TASK DETAILS: Pick out each line of the records that includes the string "label", and copy it.

ENTRIES SHOWN below:

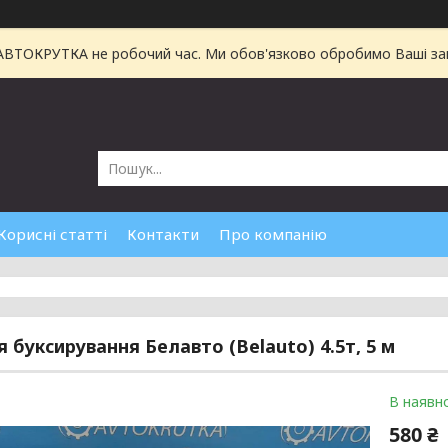
 АВТОКРУТКА не робочий час. Ми обов'язково обробимо Ваші зам
Корисні статті
Контакти
Про компанію
я буксирування Белавто (Belauto) 4.5т, 5 м
В наявно
580 ₴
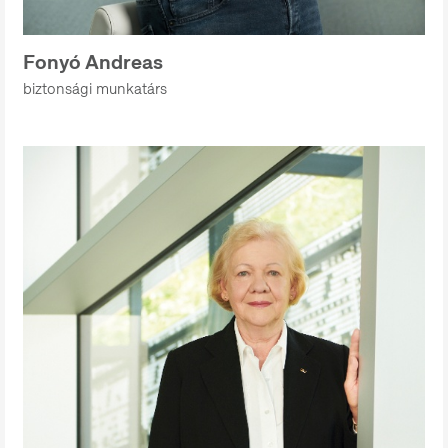
Fonyó Andreas
biztonsági munkatárs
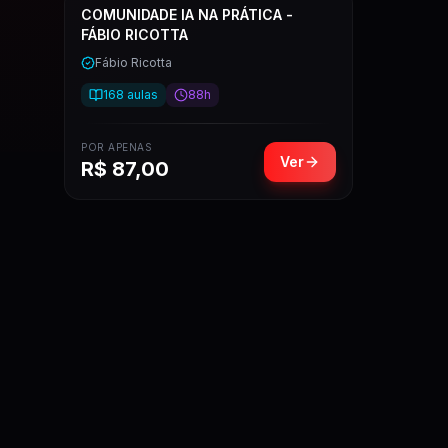
COMUNIDADE IA NA PRÁTICA -
FÁBIO RICOTTA
Fábio Ricotta
168
aulas
88h
POR APENAS
Ver
R$
87,00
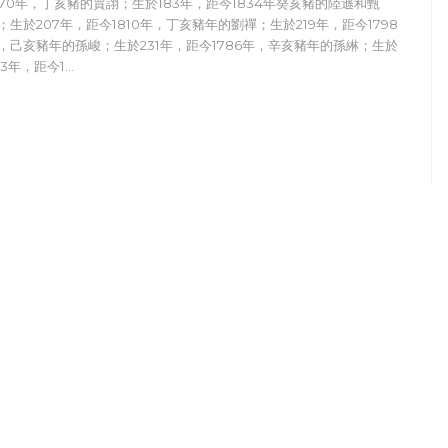
870年，丁亥豬的賈詡；生於183年，距今1834年癸亥豬的陸遜和甄
；生於207年，距今1810年，丁亥豬年的劉禪；生於219年，距今1798
，己亥豬年的孫峻；生於231年，距今1786年，辛亥豬年的孫綝；生於
43年，距今1…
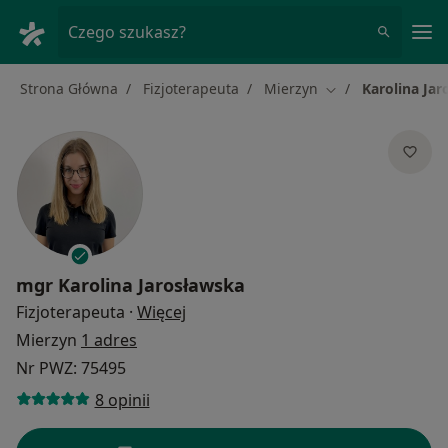
Me
Czego szukasz?
Strona Główna
Fizjoterapeuta
Mierzyn
Karolina Ja
Zmień miasto
mgr
Karolina Jarosławska
O specjalizacjach
Fizjoterapeuta
·
Więcej
Mierzyn
1 adres
Nr PWZ: 75495
8 opinii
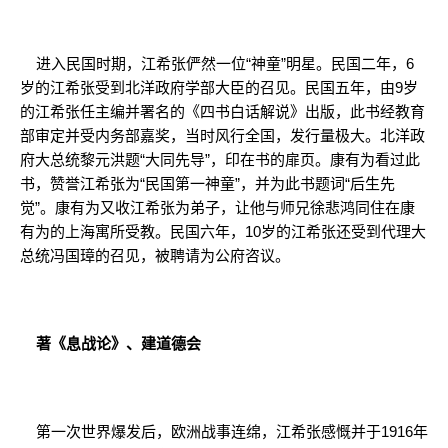
进入民国时期，江希张俨然一位“神童”明星。民国二年，6
岁的江希张受到北洋政府学部大臣的召见。民国五年，由9岁
的江希张任主编并署名的《四书白话解说》出版，此书经教育
部审定并受内务部嘉奖，当时风行全国，发行量极大。北洋政
府大总统黎元洪题“大同先导”，印在书的扉页。康有为看过此
书，赞誉江希张为“民国第一神童”，并为此书题词“后生先
觉”。康有为又收江希张为弟子，让他与师兄徐悲鸿同住在康
有为的上海寓所受教。民国六年，10岁的江希张还受到代理大
总统冯国璋的召见，被聘请为公府咨议。
著《息战论》、建道德会
第一次世界爆发后，欧洲战事连绵，江希张感慨并于1916年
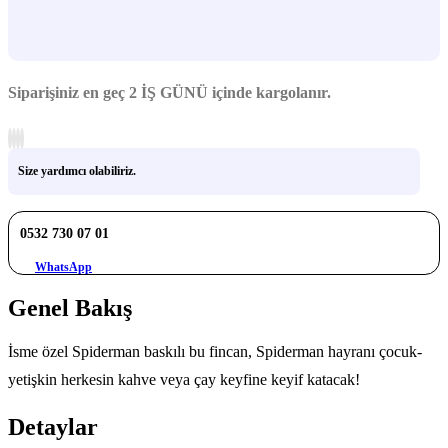
Siparişiniz en geç
2 İŞ GÜNÜ
içinde kargolanır.
Size yardımcı olabiliriz.
0532 730 07 01
WhatsApp
Genel Bakış
İsme özel Spiderman baskılı bu fincan, Spiderman hayranı çocuk-
yetişkin herkesin kahve veya çay keyfine keyif katacak!
Detaylar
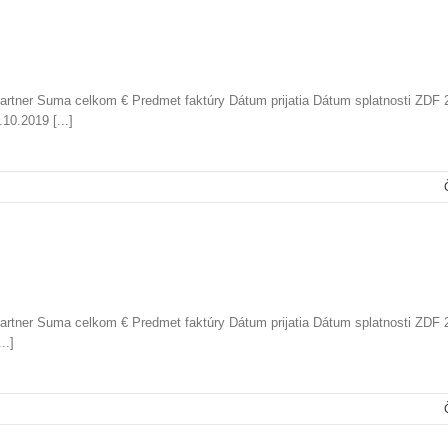
partner Suma celkom € Predmet faktúry Dátum prijatia Dátum splatnosti ZDF
0.2019 [...]
partner Suma celkom € Predmet faktúry Dátum prijatia Dátum splatnosti ZDF
..]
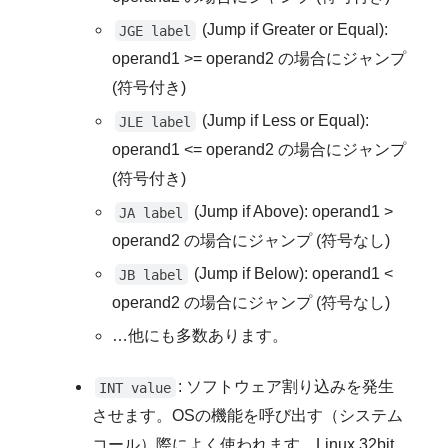
(Jump if Greater or Equal):
JGE label
operand1 >= operand2 の場合にジャンプ
(符号付き)
(Jump if Less or Equal):
JLE label
operand1 <= operand2 の場合にジャンプ
(符号付き)
(Jump if Above): operand1 >
JA label
operand2 の場合にジャンプ (符号なし)
(Jump if Below): operand1 <
JB label
operand2 の場合にジャンプ (符号なし)
…他にも多数あります。
: ソフトウェア割り込みを発生
INT value
させます。OSの機能を呼び出す（システム
コール）際によく使われます。Linux 32bit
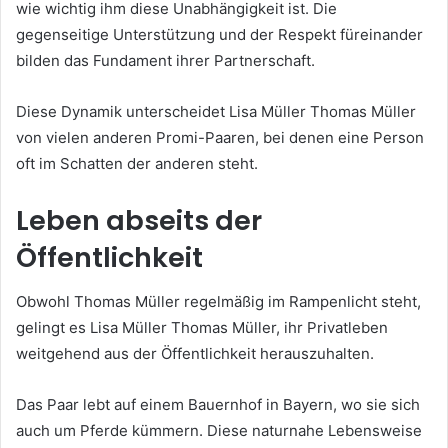
wie wichtig ihm diese Unabhängigkeit ist. Die
gegenseitige Unterstützung und der Respekt füreinander
bilden das Fundament ihrer Partnerschaft.
Diese Dynamik unterscheidet Lisa Müller Thomas Müller
von vielen anderen Promi-Paaren, bei denen eine Person
oft im Schatten der anderen steht.
Leben abseits der
Öffentlichkeit
Obwohl Thomas Müller regelmäßig im Rampenlicht steht,
gelingt es Lisa Müller Thomas Müller, ihr Privatleben
weitgehend aus der Öffentlichkeit herauszuhalten.
Das Paar lebt auf einem Bauernhof in Bayern, wo sie sich
auch um Pferde kümmern. Diese naturnahe Lebensweise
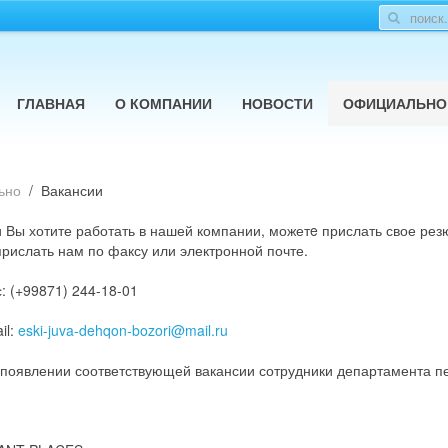
ГЛАВНАЯ
О КОМПАНИИ
НОВОСТИ
ОФИЦИАЛЬНО
ьно
Вакансии
 Вы хотите работать в нашей компании, можетe прислать свое рез
прислать нам по факсу или электронной почте.
: (+99871) 244-18-01
il:
eski-juva-dehqon-bozori@mail.ru
появлении соответствующей вакансии сотрудники департамента п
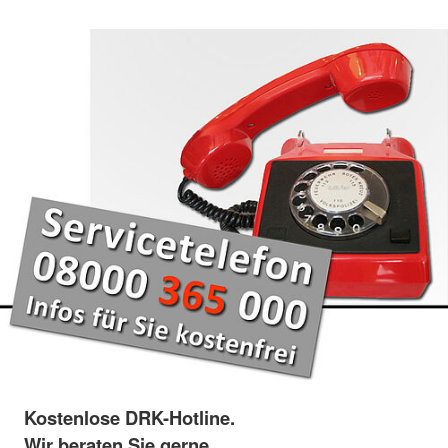
Kostenlose DRK-Hotline.
Wir beraten Sie gerne.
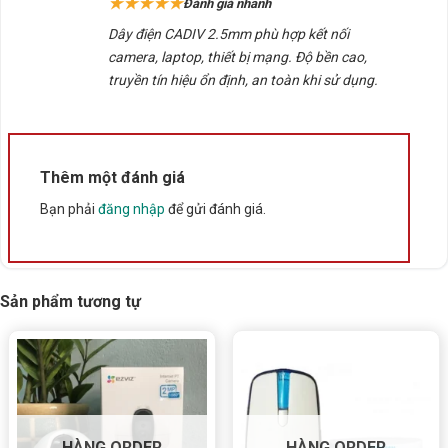
★★★★★
Đánh giá nhanh
sao
5/5 - (1 bình chọn)
Dây điện CADIV 2.5mm phù hợp kết nối
Bấm 5 sao để ủng hộ shop
camera, laptop, thiết bị mạng. Độ bền cao,
truyền tín hiệu ổn định, an toàn khi sử dụng.
Thông số kỹ thuật
Thêm một đánh giá
Xuất xứ
Trung Quốc
Bạn phải
đăng nhập
để gửi đánh giá.
Sản phẩm tương tự
HÀNG ORDER
HÀNG ORDER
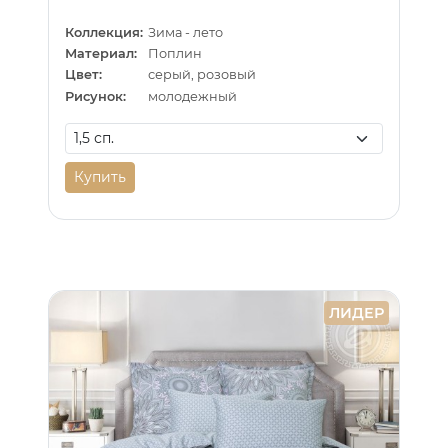
Коллекция:
Зима - лето
Материал:
Поплин
Цвет:
серый, розовый
Рисунок:
молодежный
Купить
ЛИДЕР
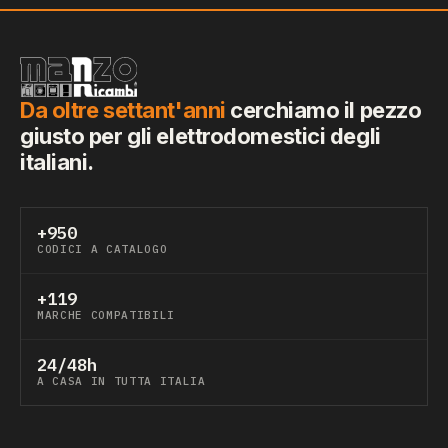
Da oltre settant'anni
cerchiamo il pezzo
giusto per gli elettrodomestici degli
italiani.
+950
CODICI A CATALOGO
+119
MARCHE COMPATIBILI
24/48h
A CASA IN TUTTA ITALIA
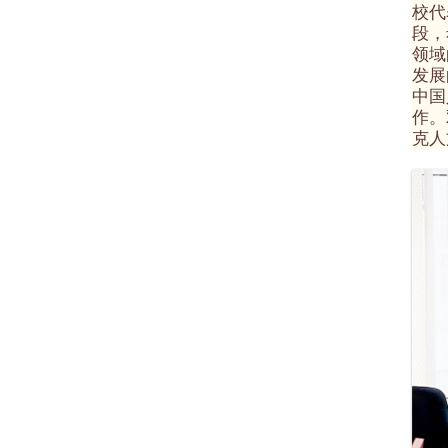
校代
段，
领域
发展
中国
作。
克人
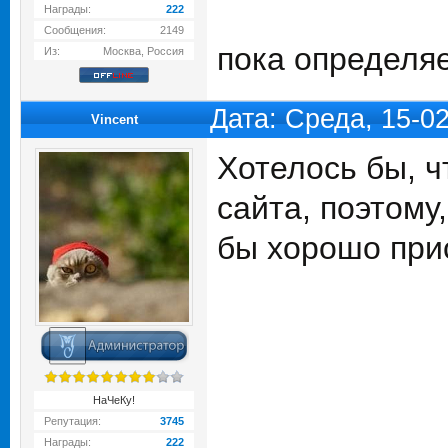
Награды:
222
Сообщения:
2149
пока определя
Из:
Москва, Россия
Дата: Среда, 15-0
Vincent
Хотелось бы, чт
сайта, поэтому
бы хорошо при
НаЧеКу!
Репутация:
3745
Награды:
222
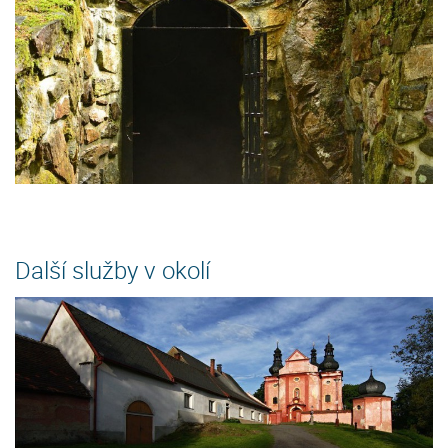
Další služby v okolí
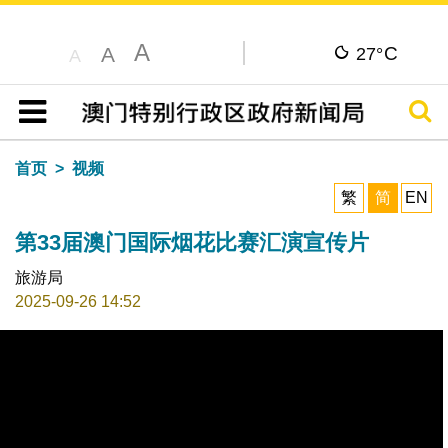
A
C
A
27°
A
搜寻
目录
首页
视频
繁
简
EN
第33届澳门国际烟花比赛汇演宣传片
旅游局
2025-09-26 14:52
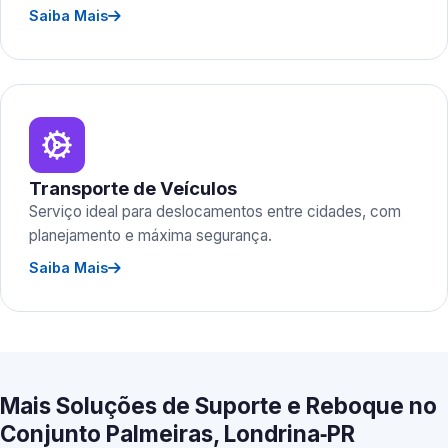
Saiba Mais
Transporte de Veículos
Serviço ideal para deslocamentos entre cidades, com
planejamento e máxima segurança.
Saiba Mais
Mais Soluções de Suporte e Reboque no
Conjunto Palmeiras, Londrina‑PR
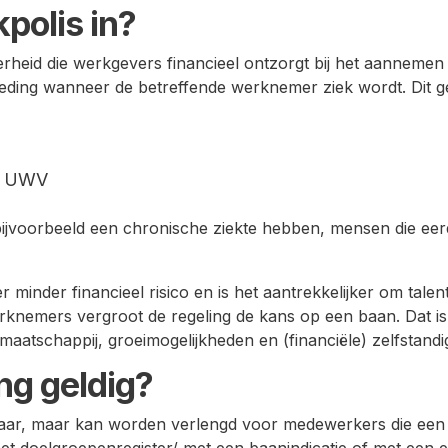
polis in?
verheid die werkgevers financieel ontzorgt bij het aannem
eding wanneer de betreffende werknemer ziek wordt. Dit 
et UWV
bijvoorbeeld een chronische ziekte hebben, mensen die eerd
 minder financieel risico en is het aantrekkelijker om talen
erknemers vergroot de regeling de kans op een baan. Dat is
maatschappij, groeimogelijkheden en (financiële) zelfstandi
ing geldig?
f jaar, maar kan worden verlengd voor medewerkers die een
t doelgroepenregister/ met een baanindicatie of met een 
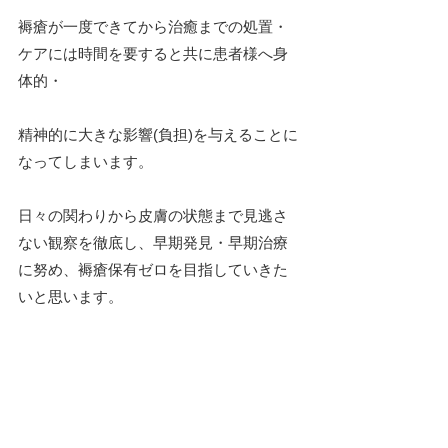
褥瘡が一度できてから治癒までの処置・
ケアには時間を要すると共に患者様へ身
体的・
精神的に大きな影響(負担)を与えることに
なってしまいます。
日々の関わりから皮膚の状態まで見逃さ
ない観察を徹底し、早期発見・早期治療
に努め、褥瘡保有ゼロを目指していきた
いと思います。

End of ENTRIES SHOWN.

EXERCISE RESULT:
JGE label
JLE label
JA label
JB label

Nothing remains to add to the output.